Sometimes, two commands have the same discriminative keywords with different locations. In such cases, the location of keywords discriminate two commands. For example, as Table 1 shows, both commands 46 and 54 have discriminative keyword “temperature”. However, in command 46, this keyword is located at the beginning of the command while it is located at the end of command 54. Therefore, in this case, the location of the keyword discriminates the two commands.

According to Table 1, the voice commands can be divided into three groups based on the number of their discriminative keywords. Commands type I are decoded using only one discriminative keyword. In the commands type II, two discriminative keywords are used for decoding them. Commands type III are decoded using three discriminative keywords. The rule-based language model is proposed based on these three types of commands. In addition, there are some exceptions for some voice commands. The general rules have been modified for these commands to cover those exceptions. The different exceptions types and the main general rules for decoding three types of commands and different types of exceptions are proposed in the following.

2.6.1 Different exceptions types

2.6.1.1 Exception 1

The command is determined due to just one discriminative keyword, but it contains more than one keyword. Some of them are discriminative keywords of other commands. In such cases, the rules are modified to cover this exception and decode the command, correctly.

2.6.1.2 Exception 2

Some discriminative keywords have very similar pronunciations. Thus, any recognition error (a deletion/ addition/ substitution) can convert these keywords to each other. For example, “drogue” and “analogue” have similar pronunciation. In addition, it is possible to detect “main” instead of “management”. In these cases, the rules are modified to consider the probability of pronouncing the other discriminative keyword and thus, the other voice command. Therefore, it is possible to compensate the recognition errors in the detecting keywords. It means that if the detected keyword is not the same as the pronounced keyword, the input voice command is decoded, correctly.

2.6.2 Rules for commands type I

The main general rule for commands type I is as follows:

figure a

As it is clear from the above rule, when there is only one detected keyword (a discriminative keyword), the decoded command is the second column content of that row of Table 1, which its third column content is the same as the detected keyword.

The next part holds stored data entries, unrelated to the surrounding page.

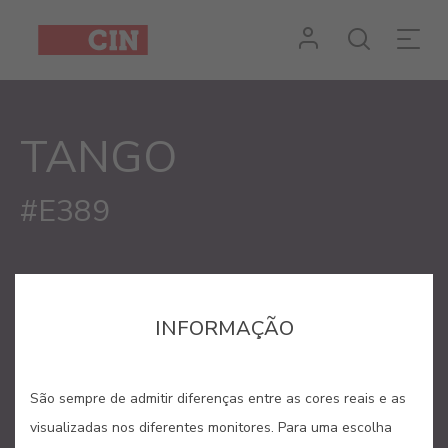
Cor
Tango
para
TANGO
interiores
#E389
INFORMAÇÃO
São sempre de admitir diferenças entre as cores reais e as
visualizadas nos diferentes monitores. Para uma escolha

2.6.3 Rules for commands type II

Commands of type II divided into two groups. Commands that contains on/off as the second discriminative keyword and commands that does not. For example, the command “launcher separation” is of the second group. The main general rule for commands type II is as follows:

figure b

In the above rule, which is very general (in order to cover the exceptions, our rule-based language model is more special than this form), at the first condition the possibility of existing other detected keywords after the current one is checked. If there is no keyword, two cases can be considered. The second discriminative keyword is very effective for decoding the command or not. In the first case, the command is not detected. In the second case, the commands, which their discriminative keyword is the first keyword, will be put ahead. For example if the first discriminative keyword is “launcher” and there is no detected keyword after it, the input command will be decoded to “launcher separation”; because, it is expected the user to utter this command more probably in comparison with command “launcher parameters”. However, one can decode the input command to “launcher parameters” due to less risk of executing this command (if it is decoded wrongly).

If there is another discriminative keyword after the first one, the rule will check it. If it is discriminative keyword 2, as is expected, the input speech will be decoded to the command with discriminative keywords 1 and 2. Otherwise, discriminative keyword 1 will be stored and the rule-based language model searches the suitable rule according to the second discriminative keyword.

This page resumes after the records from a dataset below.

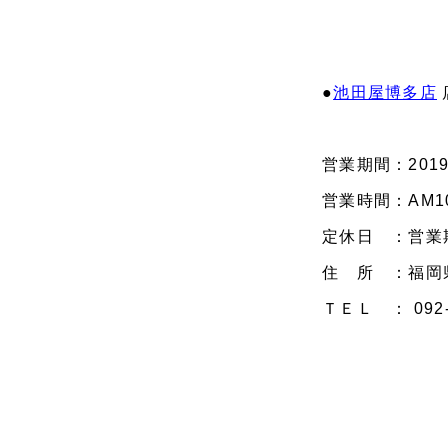
●
池田屋博多店
営業期間：201
営業時間：AM10:
定休日 ：営業
住 所 ：福岡県
ＴＥＬ ： 092-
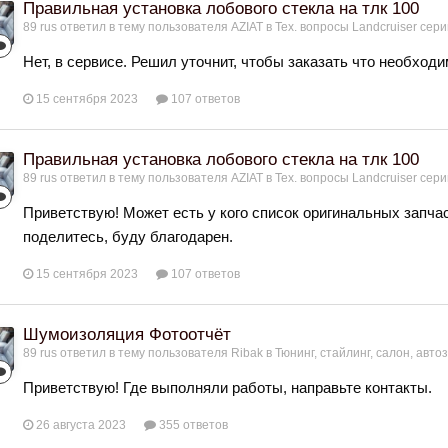
Правильная установка лобового стекла на тлк 100
89 rus
ответил в тему пользователя
AZIAT
в
Тех. вопросы Landcruiser серий
Нет, в сервисе. Решил уточнит, чтобы заказать что необходи
15 сентября 2023
107 ответов
Правильная установка лобового стекла на тлк 100
89 rus
ответил в тему пользователя
AZIAT
в
Тех. вопросы Landcruiser серий
Приветствую! Может есть у кого список оригинальных запча
поделитесь, буду благодарен.
15 сентября 2023
107 ответов
Шумоизоляция Фотоотчёт
89 rus
ответил в тему пользователя
Ribak
в
Тюнинг, стайлинг, салон, авто
Приветствую! Где выполняли работы, направьте контакты.
26 августа 2023
355 ответов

2.6.4 Rules for commands type III

Only seven commands of 63 commands are of type III. One of the rules for decoding these seven commands is mentioned here as an example for special rules which cover exceptions. For example, rule for commands 6 and 7 is as follows:

figure c

The main user interface of the VCD system is depicted in Fig. 2.

Fig. 2
figure 2

The main user interface for the VCD system

As Fig. 2 shows, the user interface of the VCD system is composed of four tabs. The first tab “system” gives user some information about the system. In addition, user can exit from the system via this tab. The second tab provides five possibilities for users: Adding all files from a selected archive, adding just one file, deleting some files from the loaded archive, resetting the list of files and getting a voice command from the microphone, in online mode. The third tab “Dictionary” provides the possibility of loading a predefined dictionary of keywords or adding some special keywords for the user. In addition, the user can reset the selected keywords list or delete some keywords from the list. The last tab “processing” is an option for running the system, plotting the results and listening to them (for evaluating the correctness of the decoded commands).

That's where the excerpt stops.